How to increase your vertical jump
Having a high vertical jump in basketball is a very valuable asset.
It gives the player and his team great advantages in almost all aspects. The ability to catch the ball in defensive or offensive rebounds depends on how high the player can jump above the rest.
A block is equally valuable as it will deny the opposing team points, and having a high jumping player can stop the other team from scoring.
Having a high vertical leap will unlock the most exciting and morale-boosting move, the dunk in your offensive arsenal. In order to improve your vertical jump, you can start building the right muscles and exercise how to jump higher accordingly.
Here are some tips on which muscles will give you the most improvement and how to build them:
Do the Squat to build your leg muscles (quadriceps, hamstrings and calves)
Let’s start the how-to-jump-higher lesson with good old Squats. A high jump will surely depend on the leg muscles in order to propel the player to greater heights, and it makes sense to develop the lower half of your body.
Doing squat exercises is akin to jumping, but with greater resistance and you may customize the workout by adding weights.
Single-leg squats can be done as well since most of the jumps you will be making are off of one leg, and single squats are specific for explosive leg movement.
You may want to go down as low as you can to activate and stimulate the glutes, which is a muscle that aids in propulsion.
After you put yourself in the lowest possible position, push up as fast as you can to work on the fast-twitch muscle that also aids in the upward exploding phase of the vertical jump.
The Calves are also Important
Build up your calves in the easiest way possible, and it will increase your jumping height. You may do this without any complicated machines.
Find any step or curb and step on it in a way that the balls of your feet are on it, but the heels are not. Raise yourself a few inches by standing on tip-toe slowly and feel the weight shift onto your calves.
The trick is to do it slowly so that the calves are stressed for the longest time. Try to do this daily for at least 20 repetitions, and then increase it as you go.
Do the Lunges
Lunges are excellent exercises. They are very effective because they attack all the muscles in your legs. They show you which side is weaker, and you match the stronger side.
When you lunge, your forward leg should be about 90-degree angle. And then you bend the other leg till the knee is about 1” above the ground.
It’s important that your knee doesn’t pass the toes; that’s how you can hurt your knee over time. Do three sets of 15 reps on each, that will get you started. Remember not to overtrain, you can increase as you progress.

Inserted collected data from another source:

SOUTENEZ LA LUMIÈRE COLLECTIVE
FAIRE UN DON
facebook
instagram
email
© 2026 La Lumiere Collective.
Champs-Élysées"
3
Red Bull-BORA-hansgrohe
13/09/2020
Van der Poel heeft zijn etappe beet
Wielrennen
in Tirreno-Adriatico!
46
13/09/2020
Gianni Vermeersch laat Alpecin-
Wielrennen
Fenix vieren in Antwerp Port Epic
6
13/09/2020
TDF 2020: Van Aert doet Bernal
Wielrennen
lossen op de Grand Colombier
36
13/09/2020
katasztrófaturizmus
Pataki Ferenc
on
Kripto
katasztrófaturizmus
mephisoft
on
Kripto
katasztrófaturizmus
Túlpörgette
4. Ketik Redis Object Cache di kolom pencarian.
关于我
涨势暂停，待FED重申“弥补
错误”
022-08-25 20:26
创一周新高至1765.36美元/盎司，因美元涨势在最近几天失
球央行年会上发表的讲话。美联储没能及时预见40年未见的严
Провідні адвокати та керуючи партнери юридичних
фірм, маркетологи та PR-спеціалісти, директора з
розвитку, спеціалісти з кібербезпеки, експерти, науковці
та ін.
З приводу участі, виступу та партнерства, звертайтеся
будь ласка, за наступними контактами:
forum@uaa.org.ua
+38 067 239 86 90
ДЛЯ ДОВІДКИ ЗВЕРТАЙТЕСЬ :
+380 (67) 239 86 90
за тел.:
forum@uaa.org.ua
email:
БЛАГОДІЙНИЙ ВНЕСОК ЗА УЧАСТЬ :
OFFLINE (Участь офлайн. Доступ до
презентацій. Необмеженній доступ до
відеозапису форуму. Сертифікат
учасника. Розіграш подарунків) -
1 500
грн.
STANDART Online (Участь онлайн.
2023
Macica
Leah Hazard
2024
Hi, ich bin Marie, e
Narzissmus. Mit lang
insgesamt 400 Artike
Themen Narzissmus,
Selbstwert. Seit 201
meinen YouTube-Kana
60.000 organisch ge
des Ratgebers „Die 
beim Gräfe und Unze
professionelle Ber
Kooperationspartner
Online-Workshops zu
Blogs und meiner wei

I will show you three variations.
Push back lunge: You lunge forward then push back to start position and lunge with your opposite leg.
Walking lunge: It’s the same as the push back lunges, but instead of pushing back to the start position, you step forward after every lunge. Repeat every step with the opposite leg.
Jumping Lunges: This exercise will greatly improve your explosivity it will also put your heart rate up, which will lead to burning more fat than usual.
Do the Jump Rope
Some people easily overlook the many benefits and the simpleness in exercising using the jump rope. But it is essential to any muscle toning, and program and those who wish to jump higher should take this exercise into their daily routine. A jump rope can easily be obtained, and you may also improvise with any length of rope that fits your height. Do the jump rope exercises without bending at the knees- it stimulates and practices all the essential muscles that you will need to jump higher, and it is fun to boot. Doing this at least 5 minutes every day will immensely help you reach your goal faster.
Depth Jumps for Good Measure
We can’t finished the how to jump higher lesson without mentioning the depth jumps. Try starting depth jumps, by stepping off any box or step, then immediately “exploding”, or force jumping upwards with all your leg strength upon immediately landing. Doing this speeds up the body’s reaction time, and the lower body will be more alert to perform the higher vertical jump that you will need at any time. A box or step that is around 6 to 8 inches is ideal for beginners, and when you do the explosive jump you may also reach your arms upward and overhead. Do this important exercise on how to increase vertical jump 10 to 15 times daily, and then steadily increase it as you progress.